Microsoft limite l'accès des entreprises chinoises aux systèmes de cybersécurité précoce

ARTA - Microsoft a annoncé mercredi 20 août qu’il avait limité l’accès à certaines entreprises chinoises à leurs systèmes d’alerte précoce de cybersécurité. Cela a été fait à la suite de spéculations selon lesquelles Pékin était impliquée dans une campagne de piratage contre les serveurs de Sharepoint largement utilisés par Microsoft.

an a été imposé à la suite d’une attaque de piratage massive contre le serveur Microsoft Sharepoint le mois dernier, dont certaines ont été accusées par Microsoft et d’autres d’être des actions de Pékin.

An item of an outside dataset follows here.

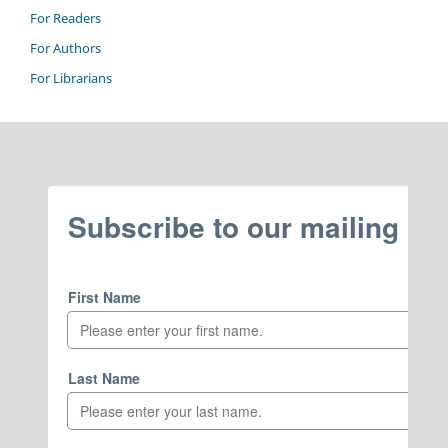
For Readers
For Authors
For Librarians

Cela soulève des soupçons parmi certains experts en cybersécurité selon lesquelles il y a eu une fuite dans le programme d’accusation active de Microsoft (MAPP), utilisé par Microsoft pour aider les fournisseurs de sécurité du monde entier, y compris en Chine, à étudier les cybermenaces avant que les informations ne soient rendues publique, afin qu’ils puissent mieux protéger les systèmes contre les piratage.

Pékin a démenti toute implication dans le piratage de Sharepoint.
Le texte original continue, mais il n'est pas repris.